KubernetesApiServerLatency #
Kubernetes API server has a 99th percentile latency of {{ $value }} seconds for {{ $labels.verb }} {{ $labels.resource }}.
Alert Rule
alert: KubernetesApiServerLatency
annotations:
description: |-
Kubernetes API server has a 99th percentile latency of {{ $value }} seconds for {{ $labels.verb }} {{ $labels.resource }}.
VALUE = {{ $value }}
LABELS = {{ $labels }}
runbook: https://srerun.github.io/prometheus-alerts/runbooks/kubestate-exporter/kubernetesapiserverlatency/
summary: Kubernetes API server latency (instance {{ $labels.instance }})

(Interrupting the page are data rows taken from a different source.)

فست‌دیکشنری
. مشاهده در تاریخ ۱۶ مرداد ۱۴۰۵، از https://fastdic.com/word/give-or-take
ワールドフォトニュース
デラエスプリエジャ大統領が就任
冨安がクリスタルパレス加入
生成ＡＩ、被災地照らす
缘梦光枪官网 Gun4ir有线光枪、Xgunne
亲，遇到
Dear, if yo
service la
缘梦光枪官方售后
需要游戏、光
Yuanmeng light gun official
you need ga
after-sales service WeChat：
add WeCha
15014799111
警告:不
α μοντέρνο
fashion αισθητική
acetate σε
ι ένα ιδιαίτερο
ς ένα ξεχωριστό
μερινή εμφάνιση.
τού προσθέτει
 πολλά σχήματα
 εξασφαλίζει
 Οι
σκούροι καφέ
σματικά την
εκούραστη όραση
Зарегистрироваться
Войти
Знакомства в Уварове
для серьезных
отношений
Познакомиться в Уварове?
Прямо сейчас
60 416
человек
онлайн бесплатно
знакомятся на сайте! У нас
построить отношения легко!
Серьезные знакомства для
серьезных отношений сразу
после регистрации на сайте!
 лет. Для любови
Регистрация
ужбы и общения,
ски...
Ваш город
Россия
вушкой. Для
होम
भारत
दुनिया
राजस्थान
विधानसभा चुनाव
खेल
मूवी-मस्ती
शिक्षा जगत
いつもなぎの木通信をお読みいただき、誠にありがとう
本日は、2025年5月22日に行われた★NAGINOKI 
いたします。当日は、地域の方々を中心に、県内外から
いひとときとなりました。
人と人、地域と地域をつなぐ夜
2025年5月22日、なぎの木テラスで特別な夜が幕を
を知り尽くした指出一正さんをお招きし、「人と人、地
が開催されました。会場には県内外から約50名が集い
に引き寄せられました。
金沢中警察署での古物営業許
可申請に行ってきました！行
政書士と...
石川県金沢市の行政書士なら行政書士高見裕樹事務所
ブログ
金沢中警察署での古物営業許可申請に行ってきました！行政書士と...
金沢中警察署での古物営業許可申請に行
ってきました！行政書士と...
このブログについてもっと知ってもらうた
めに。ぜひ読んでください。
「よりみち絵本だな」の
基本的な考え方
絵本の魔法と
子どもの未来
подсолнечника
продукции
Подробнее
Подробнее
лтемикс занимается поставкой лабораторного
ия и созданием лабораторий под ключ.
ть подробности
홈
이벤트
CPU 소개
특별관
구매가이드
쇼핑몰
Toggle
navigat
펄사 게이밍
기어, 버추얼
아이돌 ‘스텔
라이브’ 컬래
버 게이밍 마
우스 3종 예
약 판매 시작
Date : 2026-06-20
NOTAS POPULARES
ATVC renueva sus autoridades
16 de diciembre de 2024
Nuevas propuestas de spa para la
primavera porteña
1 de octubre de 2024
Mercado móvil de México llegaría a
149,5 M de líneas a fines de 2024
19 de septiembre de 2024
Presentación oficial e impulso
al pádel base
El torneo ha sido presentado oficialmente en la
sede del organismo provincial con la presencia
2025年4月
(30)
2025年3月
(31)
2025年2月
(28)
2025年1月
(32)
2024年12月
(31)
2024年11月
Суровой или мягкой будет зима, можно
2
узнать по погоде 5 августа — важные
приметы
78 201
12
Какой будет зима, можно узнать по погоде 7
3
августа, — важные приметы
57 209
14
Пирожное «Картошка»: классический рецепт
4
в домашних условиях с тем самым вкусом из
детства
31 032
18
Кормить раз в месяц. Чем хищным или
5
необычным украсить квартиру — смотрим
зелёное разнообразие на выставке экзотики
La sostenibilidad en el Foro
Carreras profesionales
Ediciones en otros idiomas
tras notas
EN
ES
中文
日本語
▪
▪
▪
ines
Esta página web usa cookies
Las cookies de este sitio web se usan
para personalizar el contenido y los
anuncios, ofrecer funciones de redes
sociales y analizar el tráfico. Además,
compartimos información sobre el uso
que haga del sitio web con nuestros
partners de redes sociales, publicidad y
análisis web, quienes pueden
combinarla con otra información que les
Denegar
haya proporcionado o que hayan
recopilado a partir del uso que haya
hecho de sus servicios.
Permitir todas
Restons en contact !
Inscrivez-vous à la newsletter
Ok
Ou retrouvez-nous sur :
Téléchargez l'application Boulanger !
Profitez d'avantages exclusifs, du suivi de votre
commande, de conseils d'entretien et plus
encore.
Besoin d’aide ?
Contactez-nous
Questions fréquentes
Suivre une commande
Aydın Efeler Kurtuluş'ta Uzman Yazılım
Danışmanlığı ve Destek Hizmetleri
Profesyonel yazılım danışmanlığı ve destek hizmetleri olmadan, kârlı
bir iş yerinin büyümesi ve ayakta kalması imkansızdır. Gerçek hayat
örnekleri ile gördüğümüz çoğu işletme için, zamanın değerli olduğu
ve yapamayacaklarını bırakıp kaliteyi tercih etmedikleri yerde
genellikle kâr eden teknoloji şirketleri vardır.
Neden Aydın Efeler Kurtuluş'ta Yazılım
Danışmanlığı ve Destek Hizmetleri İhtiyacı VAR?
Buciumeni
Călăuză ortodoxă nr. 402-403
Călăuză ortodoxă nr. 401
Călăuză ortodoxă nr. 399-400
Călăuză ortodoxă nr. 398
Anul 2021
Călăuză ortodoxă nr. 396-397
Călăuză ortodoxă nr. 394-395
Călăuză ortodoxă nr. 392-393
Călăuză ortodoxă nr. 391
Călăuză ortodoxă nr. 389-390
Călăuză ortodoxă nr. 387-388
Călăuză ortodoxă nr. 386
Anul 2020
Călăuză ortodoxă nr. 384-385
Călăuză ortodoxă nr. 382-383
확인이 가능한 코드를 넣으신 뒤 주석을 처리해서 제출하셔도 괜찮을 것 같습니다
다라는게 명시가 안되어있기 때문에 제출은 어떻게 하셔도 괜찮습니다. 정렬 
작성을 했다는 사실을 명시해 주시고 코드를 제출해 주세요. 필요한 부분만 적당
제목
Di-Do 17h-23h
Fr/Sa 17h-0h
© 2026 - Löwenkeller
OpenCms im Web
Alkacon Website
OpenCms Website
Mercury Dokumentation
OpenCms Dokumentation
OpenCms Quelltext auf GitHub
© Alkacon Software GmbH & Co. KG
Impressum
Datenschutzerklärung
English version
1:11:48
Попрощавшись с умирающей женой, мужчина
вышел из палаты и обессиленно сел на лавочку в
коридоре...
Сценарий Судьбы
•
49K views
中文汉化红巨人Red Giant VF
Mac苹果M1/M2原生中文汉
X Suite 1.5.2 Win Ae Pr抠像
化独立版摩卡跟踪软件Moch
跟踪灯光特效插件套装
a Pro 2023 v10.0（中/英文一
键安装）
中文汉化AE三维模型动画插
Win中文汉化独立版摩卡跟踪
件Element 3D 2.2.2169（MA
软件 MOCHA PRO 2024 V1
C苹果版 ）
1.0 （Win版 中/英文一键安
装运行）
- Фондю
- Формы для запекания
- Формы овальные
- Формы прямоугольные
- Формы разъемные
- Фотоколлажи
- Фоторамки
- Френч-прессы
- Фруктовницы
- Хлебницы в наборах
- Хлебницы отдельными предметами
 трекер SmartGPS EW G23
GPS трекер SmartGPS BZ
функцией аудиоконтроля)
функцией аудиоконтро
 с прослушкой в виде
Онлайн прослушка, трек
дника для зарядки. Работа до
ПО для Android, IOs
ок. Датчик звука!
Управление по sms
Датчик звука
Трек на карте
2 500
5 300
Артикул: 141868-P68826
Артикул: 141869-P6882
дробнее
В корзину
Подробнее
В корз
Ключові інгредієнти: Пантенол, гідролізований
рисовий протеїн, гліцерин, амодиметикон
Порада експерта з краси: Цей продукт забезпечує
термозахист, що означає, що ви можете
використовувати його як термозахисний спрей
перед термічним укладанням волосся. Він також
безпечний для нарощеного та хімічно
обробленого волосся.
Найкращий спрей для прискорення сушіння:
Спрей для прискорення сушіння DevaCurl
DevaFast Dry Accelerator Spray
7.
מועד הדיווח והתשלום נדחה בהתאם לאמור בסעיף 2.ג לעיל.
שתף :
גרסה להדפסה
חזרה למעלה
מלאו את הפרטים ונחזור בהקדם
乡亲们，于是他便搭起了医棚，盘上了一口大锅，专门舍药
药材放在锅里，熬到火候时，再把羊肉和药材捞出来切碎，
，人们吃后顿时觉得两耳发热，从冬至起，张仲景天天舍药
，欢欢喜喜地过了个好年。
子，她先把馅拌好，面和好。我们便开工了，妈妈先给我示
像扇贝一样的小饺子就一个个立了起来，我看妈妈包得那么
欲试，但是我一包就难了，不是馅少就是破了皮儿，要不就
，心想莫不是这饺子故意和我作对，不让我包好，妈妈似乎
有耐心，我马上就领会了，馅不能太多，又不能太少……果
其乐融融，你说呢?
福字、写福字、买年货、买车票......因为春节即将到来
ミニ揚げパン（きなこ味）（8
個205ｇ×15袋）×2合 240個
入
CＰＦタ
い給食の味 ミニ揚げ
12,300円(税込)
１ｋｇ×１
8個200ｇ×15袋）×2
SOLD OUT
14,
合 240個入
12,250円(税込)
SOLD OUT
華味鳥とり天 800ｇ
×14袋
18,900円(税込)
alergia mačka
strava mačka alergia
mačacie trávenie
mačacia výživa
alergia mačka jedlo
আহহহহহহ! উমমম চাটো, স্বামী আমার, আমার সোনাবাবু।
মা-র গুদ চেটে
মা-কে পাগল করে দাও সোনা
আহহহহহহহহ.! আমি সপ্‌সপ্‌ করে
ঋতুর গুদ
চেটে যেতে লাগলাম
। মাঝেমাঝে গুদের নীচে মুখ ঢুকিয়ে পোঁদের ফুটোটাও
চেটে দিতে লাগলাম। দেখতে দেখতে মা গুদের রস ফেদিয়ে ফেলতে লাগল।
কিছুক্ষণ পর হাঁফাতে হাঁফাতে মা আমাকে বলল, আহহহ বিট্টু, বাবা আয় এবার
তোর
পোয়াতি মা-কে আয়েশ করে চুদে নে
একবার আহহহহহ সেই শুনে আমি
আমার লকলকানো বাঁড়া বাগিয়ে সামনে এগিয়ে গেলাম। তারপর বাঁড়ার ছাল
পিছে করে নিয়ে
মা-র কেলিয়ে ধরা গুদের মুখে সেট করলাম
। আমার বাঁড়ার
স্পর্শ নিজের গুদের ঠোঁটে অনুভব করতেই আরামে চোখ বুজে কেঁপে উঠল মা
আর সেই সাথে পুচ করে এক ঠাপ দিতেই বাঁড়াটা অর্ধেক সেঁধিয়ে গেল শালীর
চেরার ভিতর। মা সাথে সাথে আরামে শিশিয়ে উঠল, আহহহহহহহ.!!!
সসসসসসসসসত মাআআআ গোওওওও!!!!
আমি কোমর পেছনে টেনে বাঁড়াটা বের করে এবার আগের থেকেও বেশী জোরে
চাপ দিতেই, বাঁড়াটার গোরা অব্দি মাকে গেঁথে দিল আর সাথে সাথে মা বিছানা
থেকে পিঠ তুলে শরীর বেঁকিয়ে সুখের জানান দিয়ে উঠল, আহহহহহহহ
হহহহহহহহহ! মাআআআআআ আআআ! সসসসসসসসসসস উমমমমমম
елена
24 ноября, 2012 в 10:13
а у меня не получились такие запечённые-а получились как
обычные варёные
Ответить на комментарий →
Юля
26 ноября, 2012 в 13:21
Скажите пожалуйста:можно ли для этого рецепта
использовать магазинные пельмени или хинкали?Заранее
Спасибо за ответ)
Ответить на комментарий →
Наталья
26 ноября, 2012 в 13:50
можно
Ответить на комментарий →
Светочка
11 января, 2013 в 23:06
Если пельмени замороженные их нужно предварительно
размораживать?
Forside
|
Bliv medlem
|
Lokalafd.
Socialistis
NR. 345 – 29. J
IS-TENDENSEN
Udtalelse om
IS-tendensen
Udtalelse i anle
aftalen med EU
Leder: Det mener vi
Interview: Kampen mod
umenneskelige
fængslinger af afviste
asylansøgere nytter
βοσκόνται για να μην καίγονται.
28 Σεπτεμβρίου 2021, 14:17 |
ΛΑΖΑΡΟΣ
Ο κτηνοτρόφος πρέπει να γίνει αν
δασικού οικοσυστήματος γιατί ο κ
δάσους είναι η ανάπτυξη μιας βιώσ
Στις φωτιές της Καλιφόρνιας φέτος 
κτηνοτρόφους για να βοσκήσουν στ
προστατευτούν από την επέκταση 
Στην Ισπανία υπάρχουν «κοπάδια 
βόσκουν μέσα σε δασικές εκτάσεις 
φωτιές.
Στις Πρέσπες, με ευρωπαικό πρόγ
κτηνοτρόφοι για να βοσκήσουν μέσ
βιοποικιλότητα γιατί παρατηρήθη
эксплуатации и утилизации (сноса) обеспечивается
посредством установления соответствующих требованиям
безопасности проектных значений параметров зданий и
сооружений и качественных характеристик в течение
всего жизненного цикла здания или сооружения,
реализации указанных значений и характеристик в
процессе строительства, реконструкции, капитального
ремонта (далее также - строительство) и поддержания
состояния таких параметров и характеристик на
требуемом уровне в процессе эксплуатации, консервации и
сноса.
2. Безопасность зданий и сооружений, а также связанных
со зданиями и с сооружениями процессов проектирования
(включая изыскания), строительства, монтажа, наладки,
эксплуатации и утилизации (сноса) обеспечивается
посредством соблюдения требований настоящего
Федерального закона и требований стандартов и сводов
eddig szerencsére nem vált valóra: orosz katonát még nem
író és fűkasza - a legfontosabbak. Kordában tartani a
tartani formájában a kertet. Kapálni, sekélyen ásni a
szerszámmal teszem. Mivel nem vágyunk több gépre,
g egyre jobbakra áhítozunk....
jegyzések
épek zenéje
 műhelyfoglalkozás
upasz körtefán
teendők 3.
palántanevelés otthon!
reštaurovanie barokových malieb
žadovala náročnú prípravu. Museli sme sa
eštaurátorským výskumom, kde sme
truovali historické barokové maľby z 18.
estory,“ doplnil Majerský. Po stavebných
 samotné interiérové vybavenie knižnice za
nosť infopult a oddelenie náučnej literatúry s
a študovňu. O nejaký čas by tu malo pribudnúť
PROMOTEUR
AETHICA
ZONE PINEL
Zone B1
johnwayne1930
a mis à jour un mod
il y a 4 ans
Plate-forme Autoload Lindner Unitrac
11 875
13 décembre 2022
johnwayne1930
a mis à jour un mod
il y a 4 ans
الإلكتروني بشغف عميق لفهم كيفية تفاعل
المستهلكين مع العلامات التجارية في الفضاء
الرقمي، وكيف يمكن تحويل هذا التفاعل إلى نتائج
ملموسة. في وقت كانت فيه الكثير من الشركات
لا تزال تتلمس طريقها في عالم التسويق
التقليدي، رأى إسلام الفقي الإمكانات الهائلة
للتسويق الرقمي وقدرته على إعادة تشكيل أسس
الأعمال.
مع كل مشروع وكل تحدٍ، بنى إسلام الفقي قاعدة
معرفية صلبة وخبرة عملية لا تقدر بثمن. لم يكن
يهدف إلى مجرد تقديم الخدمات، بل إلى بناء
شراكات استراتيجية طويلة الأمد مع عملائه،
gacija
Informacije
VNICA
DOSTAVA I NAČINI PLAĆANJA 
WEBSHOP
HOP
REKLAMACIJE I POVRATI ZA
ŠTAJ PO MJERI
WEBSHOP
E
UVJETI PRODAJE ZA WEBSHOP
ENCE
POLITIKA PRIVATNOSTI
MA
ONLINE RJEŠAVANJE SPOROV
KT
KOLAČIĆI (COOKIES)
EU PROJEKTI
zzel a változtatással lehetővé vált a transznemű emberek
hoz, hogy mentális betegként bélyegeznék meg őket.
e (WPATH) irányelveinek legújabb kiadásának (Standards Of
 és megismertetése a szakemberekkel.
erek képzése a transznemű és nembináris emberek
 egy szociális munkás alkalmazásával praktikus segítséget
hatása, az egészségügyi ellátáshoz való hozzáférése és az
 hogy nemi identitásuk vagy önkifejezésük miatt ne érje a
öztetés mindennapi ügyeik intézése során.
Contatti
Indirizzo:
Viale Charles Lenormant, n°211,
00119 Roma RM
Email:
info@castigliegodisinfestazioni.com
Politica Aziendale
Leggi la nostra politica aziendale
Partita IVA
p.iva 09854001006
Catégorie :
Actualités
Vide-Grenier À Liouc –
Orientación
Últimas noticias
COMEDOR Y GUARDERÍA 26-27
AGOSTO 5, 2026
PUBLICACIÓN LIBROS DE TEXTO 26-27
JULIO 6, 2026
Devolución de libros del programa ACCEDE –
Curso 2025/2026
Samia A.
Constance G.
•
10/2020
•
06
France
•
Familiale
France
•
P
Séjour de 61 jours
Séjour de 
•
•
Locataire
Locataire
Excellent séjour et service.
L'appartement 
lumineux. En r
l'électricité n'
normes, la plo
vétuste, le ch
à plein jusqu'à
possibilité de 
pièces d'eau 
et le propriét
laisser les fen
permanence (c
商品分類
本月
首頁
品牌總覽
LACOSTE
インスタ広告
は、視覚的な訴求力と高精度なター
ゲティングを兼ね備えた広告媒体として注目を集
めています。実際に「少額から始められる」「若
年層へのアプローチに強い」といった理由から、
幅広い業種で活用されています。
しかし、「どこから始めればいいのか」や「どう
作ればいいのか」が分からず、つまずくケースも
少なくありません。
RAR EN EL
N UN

expr: histogram_quantile(0.99, sum(rate(apiserver_request_duration_seconds_bucket{verb!~"(?:CONNECT|WATCHLIST|WATCH|PROXY)"}
[10m])) WITHOUT (subresource)) > 1
for: 2m
labels:
severity: warning
Here is a runbook for the KubernetesApiServerLatency alert:
Meaning #
The KubernetesApiServerLatency alert is triggered when the 99th percentile latency of the Kubernetes API server exceeds 1 second over a 10-minute period. This means that a significant portion of API requests are taking longer than expected to process, which can impact the performance and responsiveness of the Kubernetes cluster.
Impact #
A high latency in the Kubernetes API server can have several impacts on the cluster and its users:
- Increased response times for kubectl commands and other API requests
- Delays in pod scheduling and deployment
- Impact on the overall performance and responsiveness of the cluster
- Frustration and decreased productivity for cluster users
Diagnosis #
To diagnose the root cause of the high latency, follow these steps:
- Check the API server logs for errors or unusual patterns
- Verify that the API server is not overloaded or under-provisioned
- Check the latency of specific API requests using
kubectl get --raw /apis/<resource>
- Investigate any recent changes or deployments that may be causing the latency
- Use tools like
kubectl top
orkubectl describe
to monitor API server performance and resource utilization
Mitigation #
To mitigate the high latency, follow these steps:
- Investigate and resolve any underlying issues: Address any errors, overload, or under-provisioning of the API server
- Optimize API server configuration: Adjust API server settings to improve performance, such as increasing the number of workers or adjusting the request timeout
- Implement caching or latency-reducing mechanisms: Consider implementing caching mechanisms, such as Cluster Autoscaler, to reduce the load on the API server
- Monitor and alert on API server performance: Set up additional monitoring and alerting to quickly detect and respond to API server performance issues
- Consider scaling or upgrading the API server: If the latency persists, consider scaling or upgrading the API server to improve performance and responsiveness.